A Mesmerizing Genie.
From the hundred or so CDs my students have given me over the years I’ve never felt compelled to write a public review, until now. A true original work has been handed to me this summer after the exams. However, being the critical teacher I am, the humble cover annoys me, it does the music no justice. Like any precious gem it would need the right socket, a framework that brings out the light at first glance.
Next the name Odile itches: a prison from which there seems to be no escape; possessed by literature, music, visuals, chained by the centre figure of Pyotr Tchaikovsky’s ballet, the black swan. Can it be more obvious and explicit before we even hear one note?
Aah but then comes the music and all is forgotten. To begin with this album sounds really good. A first requirement for me to keep on listening. That wall of bass obstructs the auditive view here and there, the vocals are left hanging dry in the wind some moments. I hear it, and more, but it never destroys what is created by the unit as a whole. The order of songs is perfect, meandering between the shades, never too dark or too heavy to fall off the canvas. Never tiring the listener away from the path.
Most of all, you know a creative work by its inspiring effect. Imagination is contagious.

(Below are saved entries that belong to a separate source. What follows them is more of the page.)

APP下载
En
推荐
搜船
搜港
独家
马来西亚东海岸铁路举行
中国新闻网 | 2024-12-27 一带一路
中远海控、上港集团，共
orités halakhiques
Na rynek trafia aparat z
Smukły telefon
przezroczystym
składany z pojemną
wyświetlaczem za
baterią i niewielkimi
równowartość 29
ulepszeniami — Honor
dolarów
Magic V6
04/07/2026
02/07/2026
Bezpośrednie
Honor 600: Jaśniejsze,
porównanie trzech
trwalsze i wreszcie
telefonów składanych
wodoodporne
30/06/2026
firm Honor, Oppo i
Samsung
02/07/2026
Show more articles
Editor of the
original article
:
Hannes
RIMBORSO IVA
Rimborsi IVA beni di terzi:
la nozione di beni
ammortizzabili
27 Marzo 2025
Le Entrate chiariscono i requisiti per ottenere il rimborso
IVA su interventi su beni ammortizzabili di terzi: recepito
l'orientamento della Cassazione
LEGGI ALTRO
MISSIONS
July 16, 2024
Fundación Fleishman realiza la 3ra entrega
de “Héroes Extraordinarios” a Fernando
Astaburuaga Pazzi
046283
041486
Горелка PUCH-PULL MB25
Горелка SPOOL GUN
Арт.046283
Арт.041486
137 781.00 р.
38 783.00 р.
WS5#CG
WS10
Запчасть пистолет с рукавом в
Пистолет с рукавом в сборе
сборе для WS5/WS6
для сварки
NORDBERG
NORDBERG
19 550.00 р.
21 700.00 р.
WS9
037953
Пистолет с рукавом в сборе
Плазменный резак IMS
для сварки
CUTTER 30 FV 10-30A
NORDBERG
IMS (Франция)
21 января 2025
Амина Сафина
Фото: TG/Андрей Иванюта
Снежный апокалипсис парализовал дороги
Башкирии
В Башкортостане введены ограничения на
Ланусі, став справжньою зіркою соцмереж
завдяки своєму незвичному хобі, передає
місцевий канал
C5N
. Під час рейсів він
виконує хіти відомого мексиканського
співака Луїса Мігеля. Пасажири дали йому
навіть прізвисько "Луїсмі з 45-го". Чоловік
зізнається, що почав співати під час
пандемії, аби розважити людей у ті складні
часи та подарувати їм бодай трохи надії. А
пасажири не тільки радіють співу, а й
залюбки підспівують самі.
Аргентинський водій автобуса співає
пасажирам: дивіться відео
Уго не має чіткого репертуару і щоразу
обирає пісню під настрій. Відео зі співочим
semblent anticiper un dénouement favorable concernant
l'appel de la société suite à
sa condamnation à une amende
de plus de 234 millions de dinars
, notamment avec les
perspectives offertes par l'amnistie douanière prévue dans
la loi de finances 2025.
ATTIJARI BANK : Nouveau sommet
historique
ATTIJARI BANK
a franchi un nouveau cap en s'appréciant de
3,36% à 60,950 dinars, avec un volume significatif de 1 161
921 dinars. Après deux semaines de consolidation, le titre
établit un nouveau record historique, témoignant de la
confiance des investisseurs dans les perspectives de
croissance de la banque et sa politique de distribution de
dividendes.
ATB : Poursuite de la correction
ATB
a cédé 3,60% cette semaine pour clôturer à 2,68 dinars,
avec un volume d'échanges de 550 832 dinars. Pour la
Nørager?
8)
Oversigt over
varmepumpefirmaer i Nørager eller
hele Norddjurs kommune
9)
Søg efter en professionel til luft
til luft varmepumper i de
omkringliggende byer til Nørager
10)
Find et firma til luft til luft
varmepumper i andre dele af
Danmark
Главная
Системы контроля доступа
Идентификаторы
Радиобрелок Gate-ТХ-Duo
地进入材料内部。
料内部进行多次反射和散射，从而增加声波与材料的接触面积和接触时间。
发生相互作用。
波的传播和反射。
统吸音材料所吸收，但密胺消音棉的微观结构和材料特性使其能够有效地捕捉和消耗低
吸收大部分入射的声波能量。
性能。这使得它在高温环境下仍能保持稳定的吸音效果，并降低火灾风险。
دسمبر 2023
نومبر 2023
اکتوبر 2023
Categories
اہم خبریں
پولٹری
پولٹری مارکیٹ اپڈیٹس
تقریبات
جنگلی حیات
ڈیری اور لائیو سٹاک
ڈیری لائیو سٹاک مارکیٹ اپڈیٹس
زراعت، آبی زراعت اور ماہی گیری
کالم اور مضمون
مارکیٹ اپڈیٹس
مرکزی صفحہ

Forget Odile. Who is this creature luring her listeners into her sphere from which there is no return? A seductress, there’s no doubt about it, but which one? As I follow her spell I think I might know her, a name rests at the tip of my tongue.

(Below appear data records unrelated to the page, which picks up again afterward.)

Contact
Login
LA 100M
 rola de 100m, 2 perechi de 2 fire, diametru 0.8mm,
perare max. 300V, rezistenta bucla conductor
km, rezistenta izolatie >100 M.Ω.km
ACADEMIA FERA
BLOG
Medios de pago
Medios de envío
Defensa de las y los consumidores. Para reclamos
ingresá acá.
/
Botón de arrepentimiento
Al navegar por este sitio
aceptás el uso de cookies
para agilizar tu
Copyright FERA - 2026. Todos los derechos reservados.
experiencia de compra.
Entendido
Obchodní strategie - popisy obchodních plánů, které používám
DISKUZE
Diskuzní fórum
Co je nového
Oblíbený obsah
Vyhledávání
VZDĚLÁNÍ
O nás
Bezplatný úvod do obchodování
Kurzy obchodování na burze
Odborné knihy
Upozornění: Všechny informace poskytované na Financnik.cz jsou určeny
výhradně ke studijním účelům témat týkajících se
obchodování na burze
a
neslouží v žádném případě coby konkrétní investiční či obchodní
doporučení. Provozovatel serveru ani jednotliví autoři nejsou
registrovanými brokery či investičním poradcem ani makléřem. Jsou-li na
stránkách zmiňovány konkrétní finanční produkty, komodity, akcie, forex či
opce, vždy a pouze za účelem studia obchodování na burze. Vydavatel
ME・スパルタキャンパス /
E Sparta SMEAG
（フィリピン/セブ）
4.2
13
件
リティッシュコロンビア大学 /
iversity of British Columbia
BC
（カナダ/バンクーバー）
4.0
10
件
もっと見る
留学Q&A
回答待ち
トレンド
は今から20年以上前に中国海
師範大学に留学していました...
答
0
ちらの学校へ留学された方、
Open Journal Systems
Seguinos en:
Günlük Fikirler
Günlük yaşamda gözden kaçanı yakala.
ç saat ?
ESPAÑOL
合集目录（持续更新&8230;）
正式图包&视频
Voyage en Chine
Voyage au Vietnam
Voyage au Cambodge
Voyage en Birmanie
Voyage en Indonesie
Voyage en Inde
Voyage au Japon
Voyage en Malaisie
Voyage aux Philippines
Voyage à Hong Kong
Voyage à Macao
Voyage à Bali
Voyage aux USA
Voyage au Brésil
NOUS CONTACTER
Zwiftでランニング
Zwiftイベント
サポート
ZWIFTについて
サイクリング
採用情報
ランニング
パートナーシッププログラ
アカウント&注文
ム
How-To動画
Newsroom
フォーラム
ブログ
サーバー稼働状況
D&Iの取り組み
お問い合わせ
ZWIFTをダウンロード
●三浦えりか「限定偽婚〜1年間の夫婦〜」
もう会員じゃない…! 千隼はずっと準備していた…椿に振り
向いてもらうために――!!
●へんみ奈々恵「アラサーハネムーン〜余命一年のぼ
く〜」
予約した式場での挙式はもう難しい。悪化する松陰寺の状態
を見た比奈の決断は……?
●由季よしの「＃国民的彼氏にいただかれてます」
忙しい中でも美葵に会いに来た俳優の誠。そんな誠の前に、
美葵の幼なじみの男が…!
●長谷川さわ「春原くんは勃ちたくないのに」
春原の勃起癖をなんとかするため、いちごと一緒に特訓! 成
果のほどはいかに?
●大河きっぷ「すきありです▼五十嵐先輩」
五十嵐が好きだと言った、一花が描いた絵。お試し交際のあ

Is it my childhood Rusalka forever desiring, forever drowning or another Bohemian tree spirit mesmerizing the wanderers?
Or is it a Celtic warrior or goddess, a fortune teller gazing in her crystal ball. A Greek dryad or siren?
No worn out feminine platitudes please, they are useless. She is all and none, she is the unknown genie.
She guides me like a firefly into a world beyond this one. There are insects, trees, flowers, an unsettling rainforest with whispers and shadows and soft squeaking hinges (or am I imagining things). So I am not in a rainforest, I must be in an apple tree orchard surrounded by meadows, listening to Catherine explaining to herself why Heathcliff and she can not be together, while a gate behind her slowly opens.
Or a French door softly closes as Marion Delorne plays her lute and sings to her poet lover who scribbles away in the late afternoon in the golden glow of her bold boudoir before poverty gets her.
Smaller yet, I am in a smoke filled room where the door is closed to an analgesic reddish-brown, heavy scented juice of the poppy. Where the spirit of Sai Jinhua sings while her pipe steadily smolders her chaise longue. Her white face still un-invested. True to the vocal’s stubborn detachment. As a narrator, just a detailed observant. The red lanterns long ago diminished.
She is a genie, seemingly fragile yet determent. There is no escaping her strong hold. She and her musicians create landscape after landscape in which the listener keeps heading for the next bend and the next and the next while she always keeps her distance. This is her strength and her weakness, her Achilles heel. We need to connect at some point in time and space. Some moment we need to get to know her or let her go.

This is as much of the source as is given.